In science, it is important for scientists to model the structures of molecules to small to see because structure is essential to function. Understanding how something is built greatly aids in the understanding of how it works and vice versa. Looking specifically at DNA structure, the fact that DNA has two helices leads to its functions of replication and gene expression because each helix provides a backbone for nucleotides to be arranged in a specific order and complementary base pairing is what allows DNA to be replicated, transferred, and translated.
Agree; Science is a field that attempts to discover and understand the workings of the universe. Due to the vastness of the field and the extremely limited amount that we understand in comparison, new discoveries and ideas constantly challenge those previously established. Therefore, even the most widely accepted knowledge may be reexamined and expanded upon. As a scientist, it is crucial to keep an open mind and the consideration that knowledge is subject to modification. In the case of modeling DNA structure, the evidence provided serves as a basis, which if not revised, can be improved. As new technology aids in the understanding of how DNA leads to gene expression, our understanding of DNA structure may become more detailed as well.
It is important to look for proportional relationships within data because as a type of pattern, proportional relationships simplify the task of analysis. For example, it's given that the relative proportion of adenine is approximately equal to that of thymine, and the relative proportion of guanine is approximately equal to that of cytosine in a variety of organisms. By examining the proportional relationships of the four nucleotide bases, it is easy to associate bases into pairs. Knowing that DNA consists of two chains bonded together, one can deduce that base pairs bond to each other and are found on opposite chains. Hence through learning about the proportional relationship between the bases, a key element to the structure of DNA can be inferred.
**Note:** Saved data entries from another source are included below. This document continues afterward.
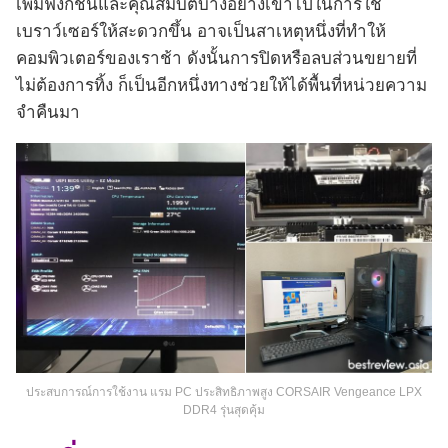
เพิ่มฟังก์ชันและคุณสมบัติบางอย่างเข้าไปในการใช้
เบราว์เซอร์ให้สะดวกขึ้น อาจเป็นสาเหตุหนึ่งที่ทำให้
คอมพิวเตอร์ของเราช้า ดังนั้นการปิดหรือลบส่วนขยายที่
ไม่ต้องการทิ้ง ก็เป็นอีกหนึ่งทางช่วยให้ได้พื้นที่หน่วยความ
จำคืนมา
ประสบการณ์การใช้งาน แรม PC ประสิทธิภาพสูง CORSAIR Vengeance LPX
DDR4 รุ่นสุดคุ้ม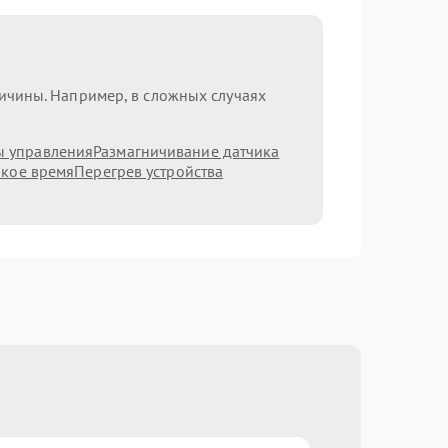
ричины. Например, в сложных случаях
ы управления
Размагничивание датчика
ркое время
Перегрев устройства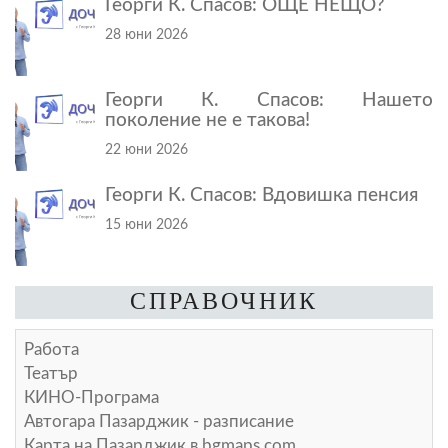
Георги К. Спасов: ОЩЕ НЕЩО?
28 юни 2026
Георги К. Спасов: Нашето
поколение не е такова!
22 юни 2026
Георги К. Спасов: Вдовишка пенсия
15 юни 2026
СПРАВОЧНИК
Работа
Театър
КИНО-Програма
Автогара Пазарджик - разписание
Карта на Пазарджик в
bgmaps.com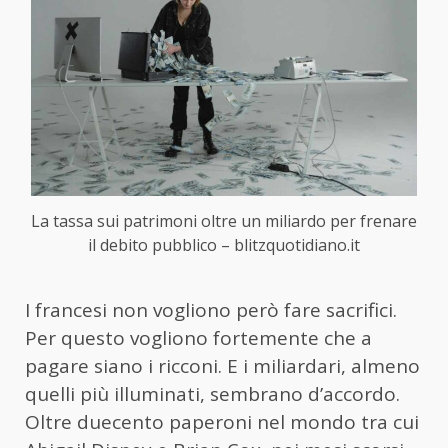
La tassa sui patrimoni oltre un miliardo per frenare
il debito pubblico – blitzquotidiano.it
I francesi non vogliono però fare sacrifici.
Per questo vogliono fortemente che a
pagare siano i ricconi. E i miliardari, almeno
quelli più illuminati, sembrano d’accordo.
Oltre duecento paperoni nel mondo tra cui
Chains suggests linear, while diameter suggests circular. A combination of the two suggests a double helix.
Relative proportions of nucleotide bases suggests that they are paired (adenine to thymine and guanine to cytosine). Since the chains are also a pair, it follows that for each base on one chain, there is a complementary base on the other.
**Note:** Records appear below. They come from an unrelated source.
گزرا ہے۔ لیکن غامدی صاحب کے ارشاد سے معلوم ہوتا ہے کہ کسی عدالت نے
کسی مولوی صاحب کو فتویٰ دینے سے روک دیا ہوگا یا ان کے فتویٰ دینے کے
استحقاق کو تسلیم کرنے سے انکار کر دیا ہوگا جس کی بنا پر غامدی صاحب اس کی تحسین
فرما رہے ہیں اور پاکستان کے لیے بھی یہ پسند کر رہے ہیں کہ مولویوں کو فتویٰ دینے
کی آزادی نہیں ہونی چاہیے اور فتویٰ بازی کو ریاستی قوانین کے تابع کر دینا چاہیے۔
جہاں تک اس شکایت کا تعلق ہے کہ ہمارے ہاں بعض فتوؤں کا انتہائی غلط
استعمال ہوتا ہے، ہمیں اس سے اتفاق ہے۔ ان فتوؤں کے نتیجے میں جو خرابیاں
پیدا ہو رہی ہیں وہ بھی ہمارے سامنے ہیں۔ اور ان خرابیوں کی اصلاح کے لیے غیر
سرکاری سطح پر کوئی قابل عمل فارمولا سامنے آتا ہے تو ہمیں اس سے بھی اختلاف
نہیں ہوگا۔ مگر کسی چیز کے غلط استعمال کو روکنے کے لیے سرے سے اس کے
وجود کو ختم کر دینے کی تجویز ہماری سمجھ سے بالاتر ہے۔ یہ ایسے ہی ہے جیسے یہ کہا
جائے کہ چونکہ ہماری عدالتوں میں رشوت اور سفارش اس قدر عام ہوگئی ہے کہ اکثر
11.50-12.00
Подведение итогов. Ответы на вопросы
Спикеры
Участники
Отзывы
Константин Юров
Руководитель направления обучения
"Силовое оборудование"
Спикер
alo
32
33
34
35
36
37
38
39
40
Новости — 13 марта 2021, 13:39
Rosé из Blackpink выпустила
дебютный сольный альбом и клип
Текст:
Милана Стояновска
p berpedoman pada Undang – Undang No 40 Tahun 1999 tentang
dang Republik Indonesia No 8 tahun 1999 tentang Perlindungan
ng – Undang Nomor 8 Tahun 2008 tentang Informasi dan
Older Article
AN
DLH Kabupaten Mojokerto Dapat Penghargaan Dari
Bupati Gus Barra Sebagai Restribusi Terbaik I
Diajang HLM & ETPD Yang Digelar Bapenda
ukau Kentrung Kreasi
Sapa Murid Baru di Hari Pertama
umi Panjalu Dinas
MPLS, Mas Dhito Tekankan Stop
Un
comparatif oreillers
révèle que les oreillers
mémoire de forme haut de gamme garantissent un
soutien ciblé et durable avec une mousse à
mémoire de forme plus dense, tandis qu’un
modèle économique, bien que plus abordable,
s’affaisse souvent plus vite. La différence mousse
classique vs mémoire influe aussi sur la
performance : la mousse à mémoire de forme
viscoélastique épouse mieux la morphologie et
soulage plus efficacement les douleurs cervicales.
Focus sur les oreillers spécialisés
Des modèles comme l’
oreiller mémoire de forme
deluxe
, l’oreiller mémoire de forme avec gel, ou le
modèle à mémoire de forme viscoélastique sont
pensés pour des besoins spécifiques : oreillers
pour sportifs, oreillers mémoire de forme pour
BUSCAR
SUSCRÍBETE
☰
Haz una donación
Since phosphate can only bind with sugar, it is illogical for the phosphate to be located at the widest point along the DNA structure, where 4 subunits are bound together.
The remaining option is for phosphate to be a part of the chains. Therefore, the 2 chains would be alternating sugars and phosphates, while bases are bound to sugars and their complements on the other chain.
By examining accurate data achieved with a replicable methodology, scientists build upon previously gathered information. In order to construct the structure of DNA, it was necessary to examine evidence from other scientists.